Stored items
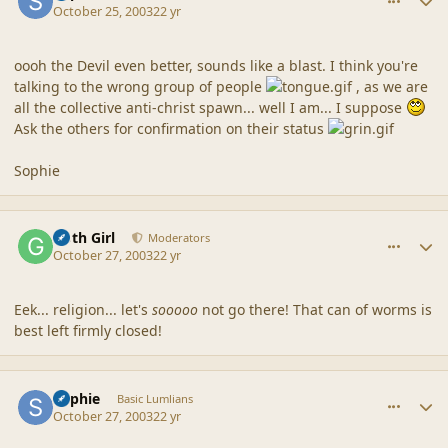
October 25, 2003
22 yr
oooh the Devil even better, sounds like a blast. I think you're
talking to the wrong group of people
, as we are
all the collective anti-christ spawn... well I am... I suppose
Ask the others for confirmation on their status
Sophie
comment_1729
Author stats
Goth Girl
Moderators
October 27, 2003
22 yr
Eek... religion... let's
sooooo
not go there! That can of worms is
best left firmly closed!
comment_1730
Author stats
Sophie
Basic Lumlians
October 27, 2003
22 yr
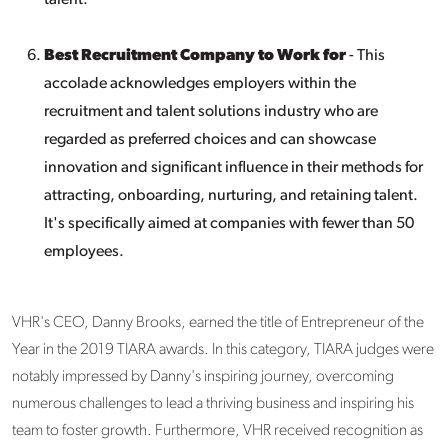
talent.
Best Recruitment Company to Work for
- This
accolade acknowledges employers within the
recruitment and talent solutions industry who are
regarded as preferred choices and can showcase
innovation and significant influence in their methods for
attracting, onboarding, nurturing, and retaining talent.
It's specifically aimed at companies with fewer than 50
employees.
VHR's CEO, Danny Brooks, earned the title of Entrepreneur of the
Year in the 2019 TIARA awards. In this category, TIARA judges were
notably impressed by Danny's inspiring journey, overcoming
numerous challenges to lead a thriving business and inspiring his
team to foster growth. Furthermore, VHR received recognition as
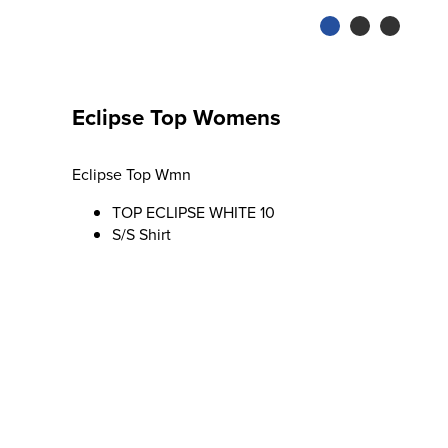
Eclipse Top Womens
Eclipse Top Wmn
TOP ECLIPSE WHITE 10
S/S Shirt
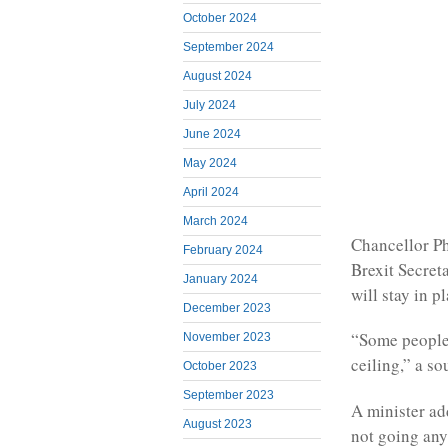
October 2024
September 2024
August 2024
July 2024
June 2024
May 2024
April 2024
March 2024
Chancellor P
February 2024
Brexit Secre
January 2024
will stay in p
December 2023
“Some people h
November 2023
ceiling,” a s
October 2023
September 2023
A minister ad
August 2023
not going an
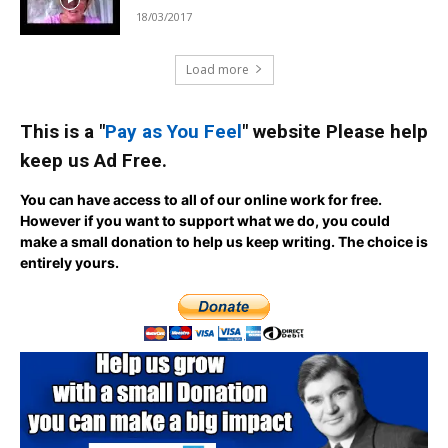
18/03/2017
Load more
This is a "
Pay as You Feel
" website Please help
keep us Ad Free.
You can have access to all of our online work for free.
However if you want to support what we do, you could
make a small donation to help us keep writing.
The choice is
entirely yours.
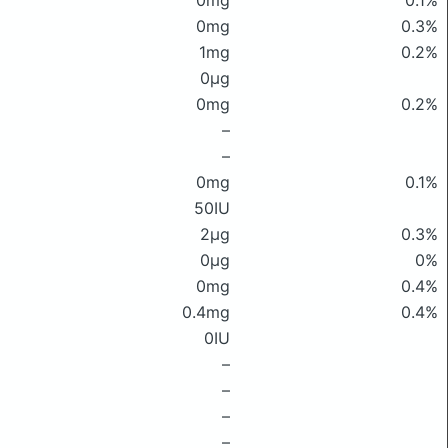
0mg
0.1%
0mg
0.3%
1mg
0.2%
0μg
0mg
0.2%
–
–
0mg
0.1%
50IU
2μg
0.3%
0μg
0%
0mg
0.4%
0.4mg
0.4%
0IU
–
–
–
–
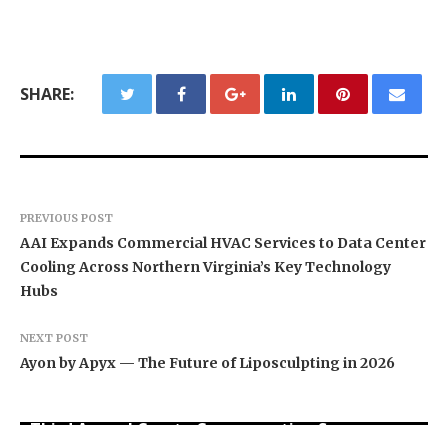
SHARE:
PREVIOUS POST
AAI Expands Commercial HVAC Services to Data Center
Cooling Across Northern Virginia’s Key Technology
Hubs
NEXT POST
Ayon by Apyx — The Future of Liposculpting in 2026
BlockComp and Dragonfly Partner to Launch the
Third Annual Crypto Compensation Survey,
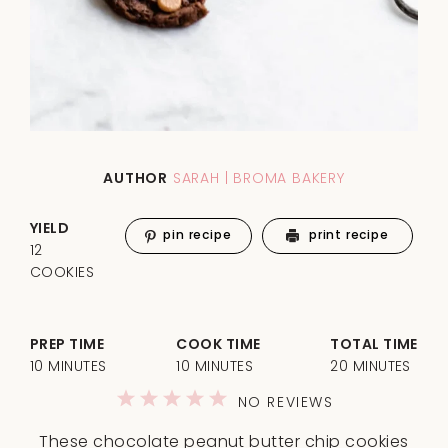
AUTHOR
SARAH | BROMA BAKERY
YIELD
pin recipe
print recipe
12
COOKIES
PREP TIME
COOK TIME
TOTAL TIME
10 MINUTES
10 MINUTES
20 MINUTES
1
2
3
4
5
NO REVIEWS
Star
Stars
Stars
Stars
Stars
These chocolate peanut butter chip cookies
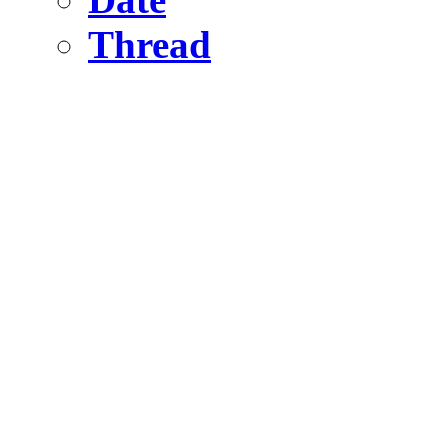
Thread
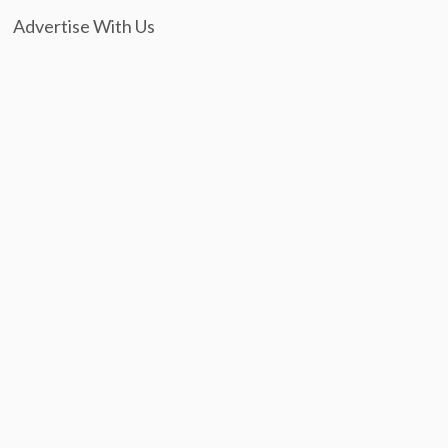
Advertise With Us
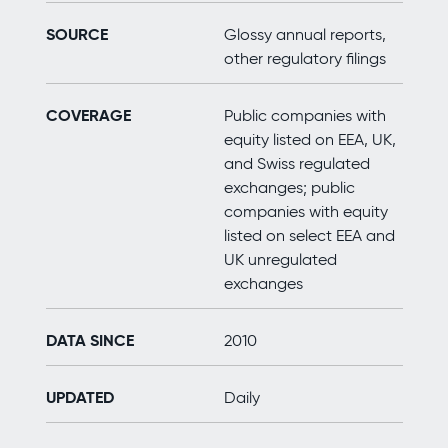
SOURCE
Glossy annual reports,
other regulatory filings
COVERAGE
Public companies with
equity listed on EEA, UK,
and Swiss regulated
exchanges; public
companies with equity
listed on select EEA and
UK unregulated
exchanges
DATA SINCE
2010
UPDATED
Daily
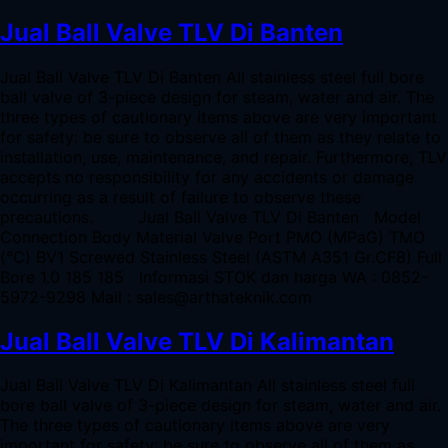
Jual Ball Valve TLV Di Banten
Jual Ball Valve TLV Di Banten All stainless steel full bore
ball valve of 3-piece design for steam, water and air. The
three types of cautionary items above are very important
for safety: be sure to observe all of them as they relate to
installation, use, maintenance, and repair. Furthermore, TLV
accepts no responsibility for any accidents or damage
occurring as a result of failure to observe these
precautions. Jual Ball Valve TLV Di Banten Model
Connection Body Material Valve Port PMO (MPaG) TMO
(°C) BV1 Screwed Stainless Steel (ASTM A351 Gr.CF8) Full
Bore 1.0 185 185 Informasi STOK dan harga WA : 0852-
5972-9298 Mail : sales@arthateknik.com
Jual Ball Valve TLV Di Kalimantan
Jual Ball Valve TLV Di Kalimantan All stainless steel full
bore ball valve of 3-piece design for steam, water and air.
The three types of cautionary items above are very
important for safety: be sure to observe all of them as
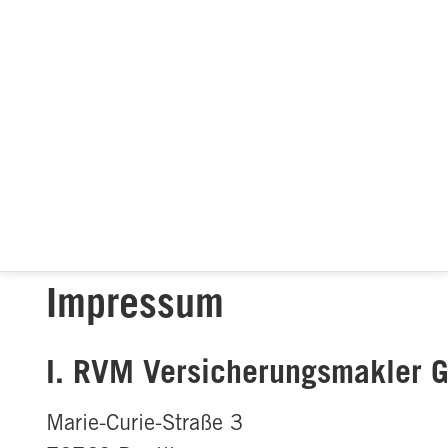
Impressum
I. RVM Versicherungsmakler
Marie-Curie-Straße 3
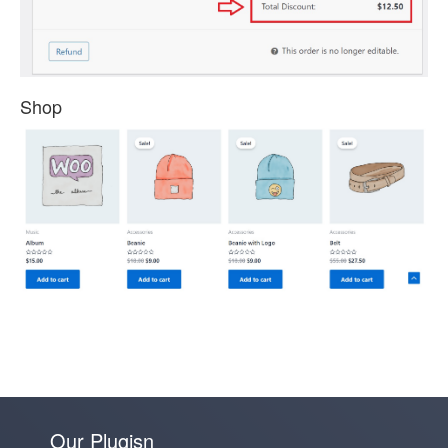
Shop
Our Plugisn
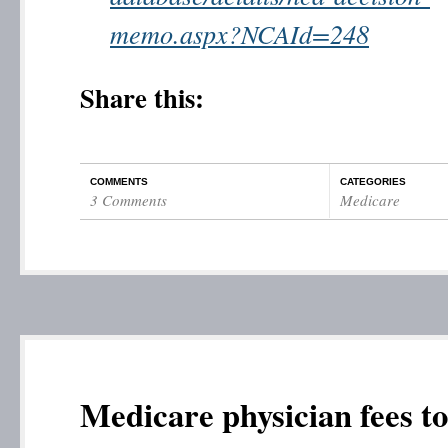
memo.aspx?NCAId=248
Share this:
COMMENTS
CATEGORIES
3 Comments
Medicare
Medicare physician fees to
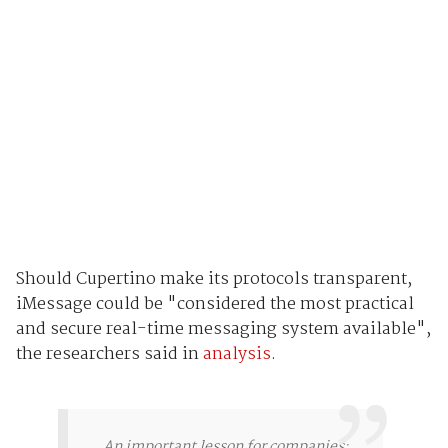
Should Cupertino make its protocols transparent,
iMessage could be "considered the most practical
and secure real-time messaging system available",
the researchers said in
analysis
.
An important lesson for companies:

▶ The problem
Copy each line in the data that holds the word "companies".

▶ Written reply
It's specifically aimed at companies with fewer than 50
Public companies with
companies with equity
An important lesson for companies:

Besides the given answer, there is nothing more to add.